Dr. Luna Bellani
Dr. Luna Bellani is an applied microeconomist, specialising in welfare economics. She took up the position of Junior Professor for Public Economics at the University of Konstanz in October 2013. Before this, she was a postdoctoral research fellow at the Centre for Population, Poverty and Public Policy Studies (CEPS/INSTEAD, Luxembourg), where she obtained a grant from the FNR (National Research Fund) for a project on "Intergenerational Transmission of Poverty and Human Capital Formation". She completed her PhD in Economics at Bocconi University, Milan, in June 2011. Her research covers a wide range of topics in the field of public economics, which she analyses both theoretically and empirically.
Research interests: welfare economics, applied microeconomics, applied microeconometrics.
Junior Professor for Public Economics
Prof.

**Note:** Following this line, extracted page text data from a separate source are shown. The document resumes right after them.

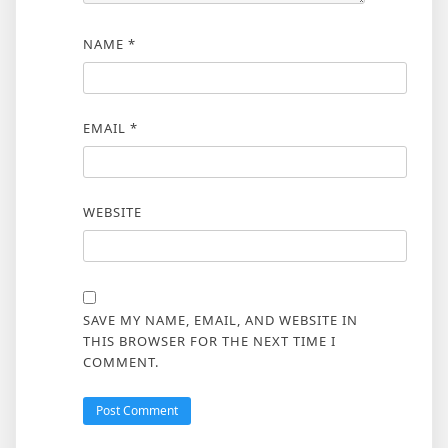
NAME
*
EMAIL
*
WEBSITE
SAVE MY NAME, EMAIL, AND WEBSITE IN
THIS BROWSER FOR THE NEXT TIME I
COMMENT.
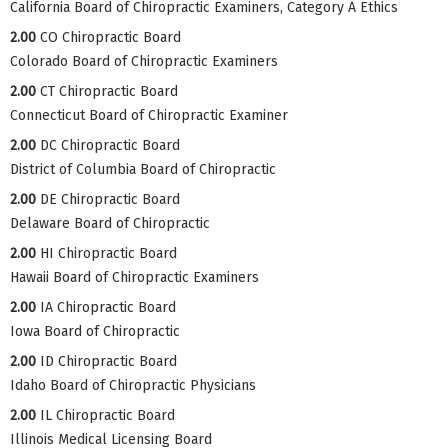
California Board of Chiropractic Examiners, Category A Ethics
2.00
CO Chiropractic Board
Colorado Board of Chiropractic Examiners
2.00
CT Chiropractic Board
Connecticut Board of Chiropractic Examiner
2.00
DC Chiropractic Board
District of Columbia Board of Chiropractic
2.00
DE Chiropractic Board
Delaware Board of Chiropractic
2.00
HI Chiropractic Board
Hawaii Board of Chiropractic Examiners
2.00
IA Chiropractic Board
Iowa Board of Chiropractic
2.00
ID Chiropractic Board
Idaho Board of Chiropractic Physicians
2.00
IL Chiropractic Board
Illinois Medical Licensing Board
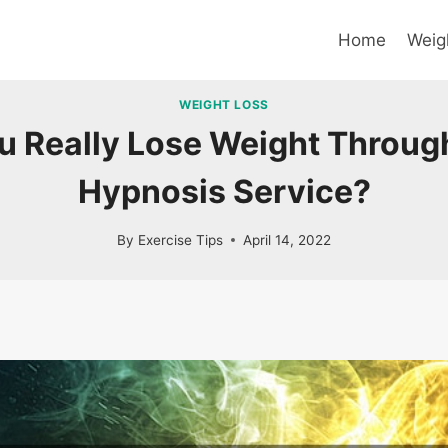
Home
Weig
WEIGHT LOSS
u Really Lose Weight Through
Hypnosis Service?
By
Exercise Tips
April 14, 2022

Dr. Ralf Brüggemann
Prof. Dr. Ralf Brüggemann obtained his doctoral degree from the Humboldt University Berlin in 2003. Before taking up the Chair of Statistics and Econometrics in October 2007, he was co-head of the research project on "Unit Roots and Cointegration" within the Collaborative Research Centre "Economic Risk" (SFB 649) at the HU Berlin. In addition, he taught at Mannheim University in 2006/2007 and was a postdoctoral fellow at the European University Institute, Florence in 2003/2004. His research focuses on econometric methods for the analysis of (multiple) time series and related empirical applications. He has published in international journals including the Journal of Econometrics and the Journal of Applied Econometrics.
Research interests: econometric analysis of cointegrated time series, structural VAR Models, empirical macroeconomics and macroeconometrics, monetary transmission in Europe, forecasting methods.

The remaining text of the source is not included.